-- Data supplied follows --

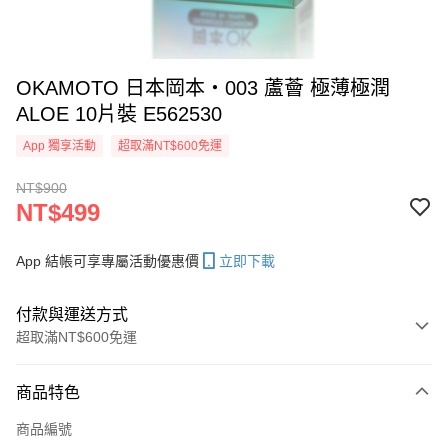
OKAMOTO 日本岡本‧003 蘆薈 極薄極潤
ALOE 10片裝 E562530
App 獨享活動
超取滿NT$600免運
NT$900
NT$499
App 結帳可享專屬活動優惠價
立即下載
付款與運送方式
超取滿NT$600免運
付款方式
商品特色
信用卡一次付款
商品編號
超商取貨付款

-- Data supplied concluded --

Task item >>
Please leave the images out and retype the rest of the material exactly.

Exercise result >>
OKAMOTO 日本岡本‧003 蘆薈 極薄極潤
ALOE 10片裝 E562530
App 獨享活動
超取滿NT$600免運
NT$900
NT$499
App 結帳可享專屬活動優惠價
立即下載
付款與運送方式
超取滿NT$600免運
付款方式
商品特色
信用卡一次付款
商品編號
超商取貨付款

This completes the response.